Victor Zalizetsky, the deputy head of the Project for New Safe Confinement Construction at Chornobyl, said the structure should stop the spread of radiation from the damaged reactor.

"The task of this object is to provide for the nonproliferation of radioactivity and contaminating aerosols, within the surrounding environment, and correspondingly this will protect both Ukraine and European countries from radioactive contamination," he explained.

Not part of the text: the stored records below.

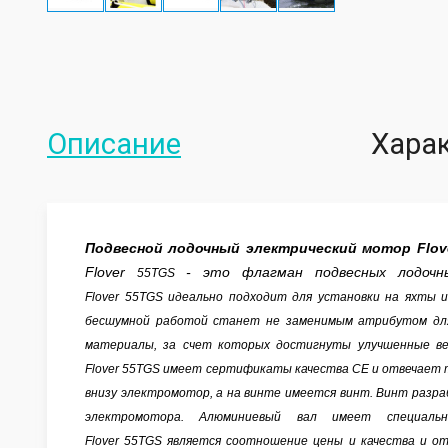
Описание
Хара
Подвесной лодочный электрический мотор Flov
Flover
- это флагман подвесных лодочн
55TGS
Flover
55TGS
идеально подходит для установки на яхты и 
бесшумной работой станет не заменимым атрибутом для
материалы, за счет которых достигнуты улучшенные ве
Flover
55TGS
имеет сертификаты качества CE и отвечает т
внизу электромотор, а на винте имеется винт. Винт разр
электромотора. Алюминиевый вал имеет специаль
Flover
55TGS
является
соотношение цены и качества и отс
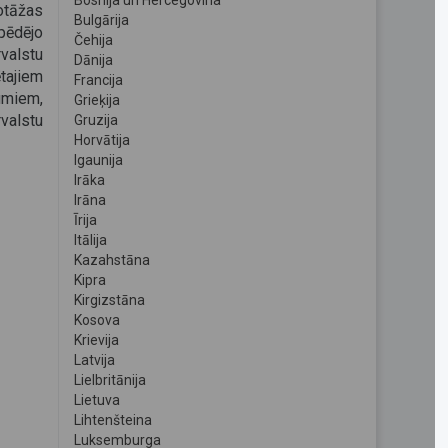
Bosnija un Hercegovina
otāžas
Bulgārija
pēdējo
Čehija
valstu
Dānija
tajiem
Francija
umiem,
Grieķija
valstu
Gruzija
Horvātija
Igaunija
Irāka
Irāna
Īrija
Itālija
Kazahstāna
Kipra
Kirgizstāna
Kosova
Krievija
Latvija
Lielbritānija
Lietuva
Lihtenšteina
Luksemburga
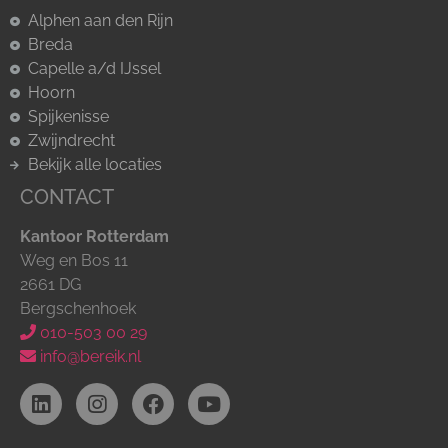
Alphen aan den Rijn
Breda
Capelle a/d IJssel
Hoorn
Spijkenisse
Zwijndrecht
Bekijk alle locaties
CONTACT
Kantoor Rotterdam
Weg en Bos 11
2661 DG
Bergschenhoek
010-503 00 29
info@bereik.nl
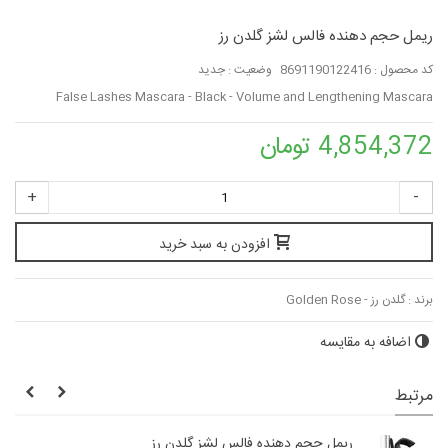
ریمل حجم دهنده فالس لشز گلدن رز
کد محصول :
8691190122416
وضعیت :
جدید
False Lashes Mascara - Black - Volume and Lengthening Mascara
4,854,372 تومان
+
-
افزودن به سبد خرید
برند :
گلدن رز - Golden Rose
اضافه به مقایسه
مرتبط
ریمل حجم دهنده فالس لشز گلدن رز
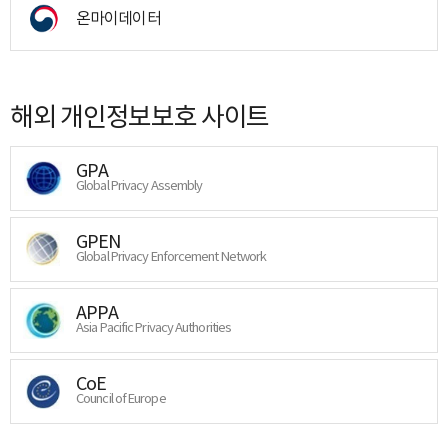
온마이데이터
해외 개인정보보호 사이트
GPA
Global Privacy Assembly
GPEN
Global Privacy Enforcement Network
APPA
Asia Pacific Privacy Authorities
CoE
Council of Europe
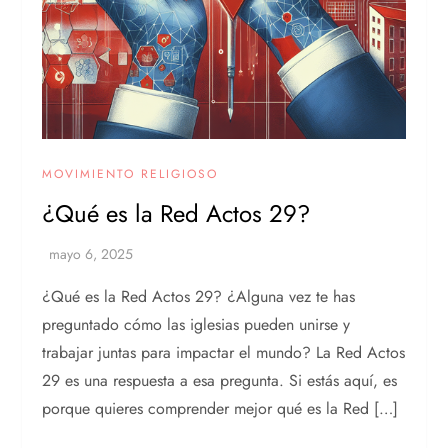
MOVIMIENTO RELIGIOSO
¿Qué es la Red Actos 29?
¿Qué es la Red Actos 29? ¿Alguna vez te has
preguntado cómo las iglesias pueden unirse y
trabajar juntas para impactar el mundo? La Red Actos
29 es una respuesta a esa pregunta. Si estás aquí, es
porque quieres comprender mejor qué es la Red […]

Zalizetsky said the network of arched steel beams should have a lifespan of a century.

When it is completed in 2015, if all goes according to plan, the structure will reach a span of 257 meters and a height of 110 meters.

After the 1986 disaster, a sarcophagus was quickly built to entomb the damaged No. 4 reactor. However, cracks in that structure have been discovered.

The cost of the project is estimated at some $1.2 billion. Most of the funding is coming from 40 donor nations to the Chornobyl Shelter Fund run by the EBRD.

Analysts say one of the biggest challenges facing the project is dismantling the plant's chimney. That must be removed in order for the new covering to be put in place. However, the chimney is coated with radioactive residue, which could disperse into the atmosphere as the chimney is taken apart.

The official short-term death toll from the Chernobyl accident was 31, but many more people subsequently died of radiation-related sicknesses such as cancer.

The worst contamination occurred within a radius of 30 kilometers around the plant, the so-called Exclusion Zone. That area has been deemed uninhabitable.